For many, franchising is a rather opaque concept.
Although Swedish and international commerce is filled to the brim with companies using the franchise method, it is frequently misunderstood. Therefore, we will clarify some of the concepts, from two perspectives.
The Franchisor’s perspective
It is common for the leader of a stable and profitable business to want to expand further and let the business grow. It could involve setting up a new store, factory or a new office. In many cases, this entails investing in a new place and letting an employee run the new venture.
For the one who wishes to expand, franchising offers a possibility to expand your business without making the investment yourself or having staff liability etc. Through packaging and offering your business idea to others, the owner can expand by means of franchisees that pay a fee for the access to the business idea and concept.
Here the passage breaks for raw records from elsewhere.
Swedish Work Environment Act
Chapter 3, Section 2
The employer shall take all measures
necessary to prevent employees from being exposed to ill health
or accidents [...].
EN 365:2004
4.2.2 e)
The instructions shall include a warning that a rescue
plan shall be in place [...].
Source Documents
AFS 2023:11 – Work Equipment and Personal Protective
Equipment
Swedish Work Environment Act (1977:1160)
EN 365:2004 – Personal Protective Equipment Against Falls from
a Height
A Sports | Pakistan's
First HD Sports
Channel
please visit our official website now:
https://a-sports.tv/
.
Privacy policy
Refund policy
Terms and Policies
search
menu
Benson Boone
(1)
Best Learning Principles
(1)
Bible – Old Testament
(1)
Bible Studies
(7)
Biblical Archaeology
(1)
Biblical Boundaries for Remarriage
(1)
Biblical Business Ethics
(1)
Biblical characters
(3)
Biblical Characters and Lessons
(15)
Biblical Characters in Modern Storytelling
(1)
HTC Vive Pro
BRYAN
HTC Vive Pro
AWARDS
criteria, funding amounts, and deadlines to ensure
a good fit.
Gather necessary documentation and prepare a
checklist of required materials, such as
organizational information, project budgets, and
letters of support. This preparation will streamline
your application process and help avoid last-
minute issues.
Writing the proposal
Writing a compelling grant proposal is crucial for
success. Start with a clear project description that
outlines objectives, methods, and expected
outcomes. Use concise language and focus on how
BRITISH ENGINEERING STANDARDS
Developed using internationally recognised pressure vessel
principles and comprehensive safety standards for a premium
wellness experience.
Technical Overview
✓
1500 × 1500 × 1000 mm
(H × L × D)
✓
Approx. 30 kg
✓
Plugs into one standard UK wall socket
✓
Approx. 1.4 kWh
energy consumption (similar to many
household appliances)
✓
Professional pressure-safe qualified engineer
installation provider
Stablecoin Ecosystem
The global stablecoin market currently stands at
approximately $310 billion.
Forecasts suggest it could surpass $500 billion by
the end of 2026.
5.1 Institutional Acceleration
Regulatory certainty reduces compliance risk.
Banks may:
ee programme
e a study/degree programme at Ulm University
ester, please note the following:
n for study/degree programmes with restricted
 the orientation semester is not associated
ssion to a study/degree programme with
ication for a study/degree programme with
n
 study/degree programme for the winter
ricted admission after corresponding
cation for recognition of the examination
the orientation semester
This way, the franchisor can expand and/or protect the distribution of her products and/or make money solely from leasing the business idea. The franchisor can earn in several ways
- Entry-fee, an initial fee when the franchisee starts
- Franchise-fees or renting the business concept
- Mark-up on goods or services
- Taking a share of provisions and other earnings.
It is the franchisor that owns the business concept and offers it for rent to others.
The franchisee’s perspective
One who wants to start their own business can of course start from scratch and make their own mistakes. Alternatively, they rent a finished and demonstrably successful business concept. Franchising can be described as renting a tried and tested business concept, complete with instructions and continual guidance on running the business.
It can also involve complementing ones business with an new business concept. A chain of restaurants might want to complement itself with fastfood-franchise. An insurance company might want to expand its product portfolio and rents a concept of another insurance company.
Franchising is also a mode of cooperation between independent parties. The one, the franchisor, owns a successful business concept and leases it to a franchisee. A second, the franchisee, has her own company rents the concept of another, and forms a link in a chain that uses the same business concept.